Kini, tubuhku sudah terasa hangat. Rasa kantuk yang manghantuiku sudah menghilang, dan sampai selarut ini pun, aku masih terjaga. Â Duduk di depan tenda kecil tanpa berbuat apapun memang sangat membosankan. Dari dalam saku ku keluarkan selembar kertas. Ada tulisan pada kertas itu. Sebuah puisi yang aku tulis 2 hari lalu di sekretariat Mahasiswa IAIN Pecinta Alam (MAHIPALA)Ambon. Lalu ku baca berulang kali sampai rasa bosan pergi dan menghilang di bawa angin.

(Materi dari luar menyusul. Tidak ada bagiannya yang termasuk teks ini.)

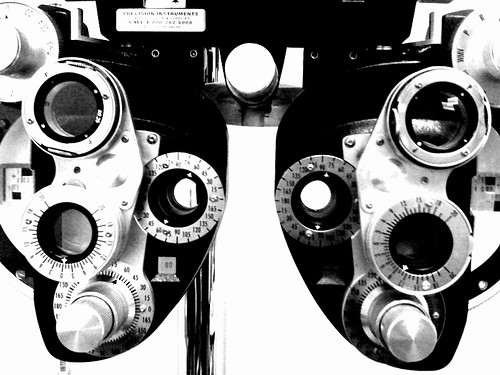 Locate an element on the screen. rod is located at coordinates (193, 326). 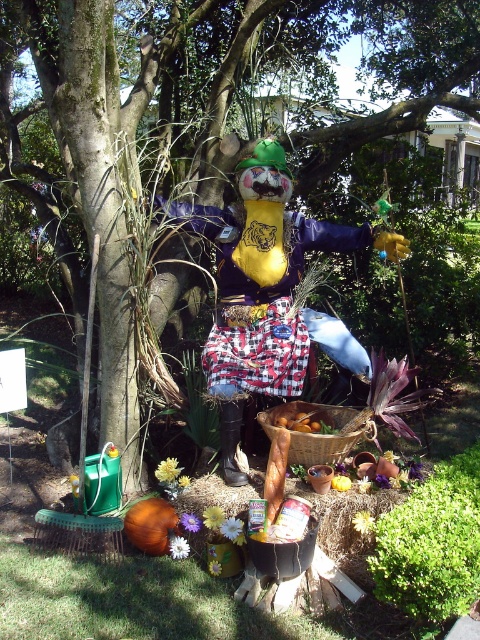 Does point (265, 374) come in front of point (327, 436)?

No, it is behind (327, 436).

Find the location of a particular element. This screenshot has height=640, width=480. matte yellow fabric scarecrow at center is located at coordinates click(272, 282). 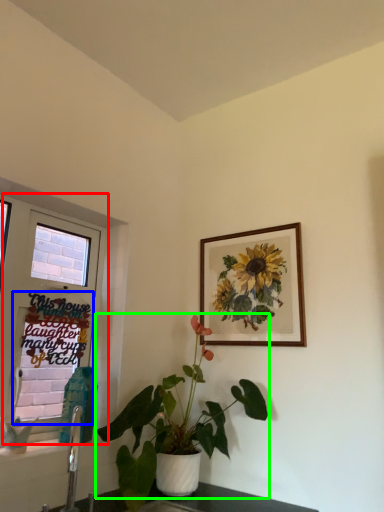 Question: Based on their relative distances, which object is farther from window (highlighted by a red box)? Choose from window screen (highlighted by a blue box) and houseplant (highlighted by a green box).

Choices:
 (A) window screen
 (B) houseplant

Answer: (A) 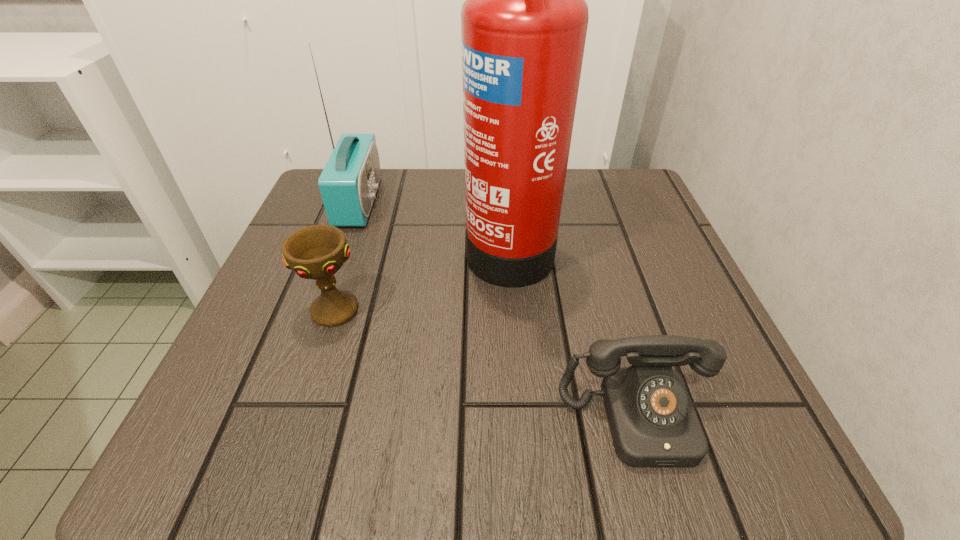 Locate an element on the screen. free space between the third shortest object and the fire extinguisher is located at coordinates (434, 223).

You are a GUI agent. You are given a task and a screenshot of the screen. Output one action in this format:
    pyautogui.click(x=<x>, y=<y>)
    Task: Click on the vacant point located between the radio receiver and the nearest object
    
    Given the screenshot: What is the action you would take?
    pyautogui.click(x=498, y=310)

Where is `vacant space in between the radio receiver and the telephone`? The image size is (960, 540). vacant space in between the radio receiver and the telephone is located at coordinates (498, 310).

At what (x,y) coordinates should I click in order to perform the action: click on object that ranks as the closest to the fire extinguisher. Please return your answer as a coordinate pair (x, y). The image size is (960, 540). Looking at the image, I should click on (653, 422).

Locate an element on the screen. The image size is (960, 540). the closest object to the chalice is located at coordinates (523, 25).

Where is `free region that satisfies the following two spatial constraints: 1. on the front panel of the second tallest object; 2. on the right side of the second shortest object`? free region that satisfies the following two spatial constraints: 1. on the front panel of the second tallest object; 2. on the right side of the second shortest object is located at coordinates (320, 310).

At what (x,y) coordinates should I click in order to perform the action: click on free spot that satisfies the following two spatial constraints: 1. on the front panel of the third tallest object; 2. on the right side of the third shortest object. Please return your answer as a coordinate pair (x, y). The height and width of the screenshot is (540, 960). Looking at the image, I should click on (320, 310).

I want to click on free space that satisfies the following two spatial constraints: 1. on the back side of the chalice; 2. on the front panel of the radio receiver, so click(x=371, y=202). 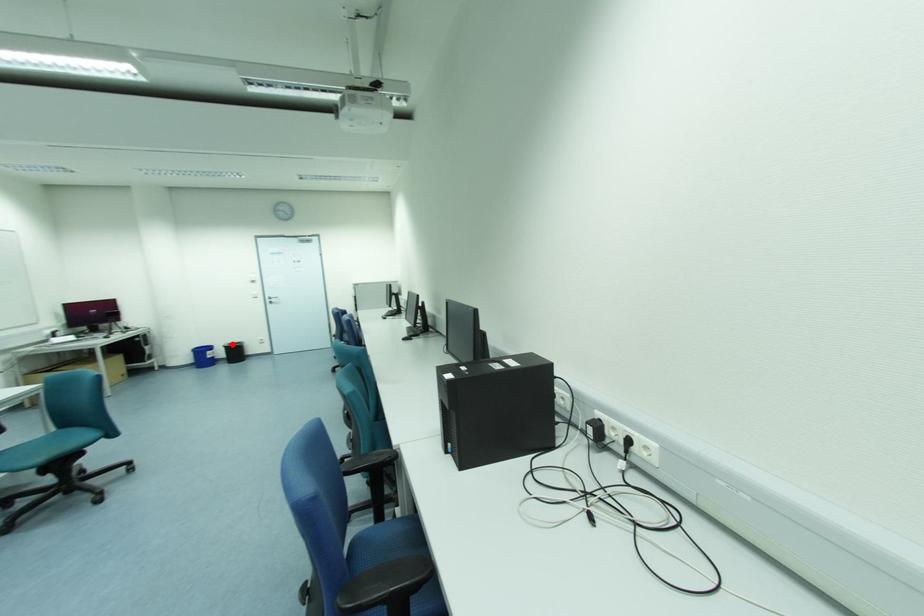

Setelah beberapa kali ku baca puisi itu, ada rasa yang kemudian menghantui ku. Rasa yang sudah sekian lama---hampir dua tahun lebih mendekap di dalam jiwa---rindu yang telah membatu. Kembali merasukki seluruh alam ragaku. Dan tak ada hal lain yang menimpa kecuali ... rindu yang perlahan menguasai diri ini. Â Sementara kayu satu sudah terlihat sunyi senyap, hanya beberapa orang yang masih terlihat di luar tenda. Mereka tampak sedang bermesraan. Tiba-tiba pasangan itu saling ... sampai berbaring di atas ilalang.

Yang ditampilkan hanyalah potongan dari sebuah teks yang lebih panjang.